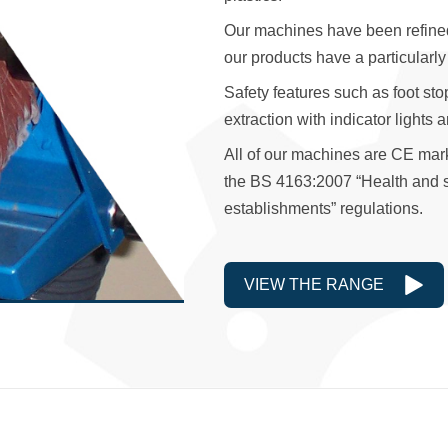
Our machines have been refined t
our products have a particularly
Safety features such as foot sto
extraction with indicator lights 
All of our machines are CE mar
the BS 4163:2007 “Health and sa
establishments” regulations.
VIEW THE RANGE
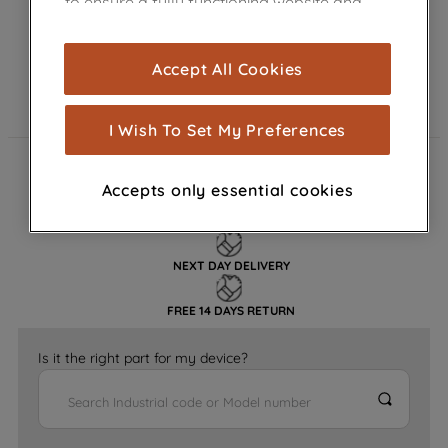
to ensure a fully functioning website and
browsing experience (strictly necessary
cookies), and with your consent, cookies
Accept All Cookies
are used for statistics and audience
measurement (performance cookies), to
show you advertising tailored to your
I Wish To Set My Preferences
browsing habits, interactions with our
advertisements and interests (including
FAST DELIVERY
Accepts only essential cookies
through third parties and on other
websites or social platforms) and to
GENUINE PARTS
improve the effectiveness of our
marketing strategy (marketing and
NEXT DAY DELIVERY
profiling cookies). See our
Cookie
FREE 14 DAYS RETURN
Notice
and
Privacy Notice
for more
information about how we use cookies
Is it the right part for my device?
and process personal data.
By clicking the "Continue without
accepting" button at the top right, only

§ **Work order**:
From the line with "information about how we use cookies" to the final line of the entries above, return every line exactly as written.

§ **Finished exercise**:
information about how we use cookies
Is it the right part for my device?
and process personal data.
By clicking the "Continue without
accepting" button at the top right, only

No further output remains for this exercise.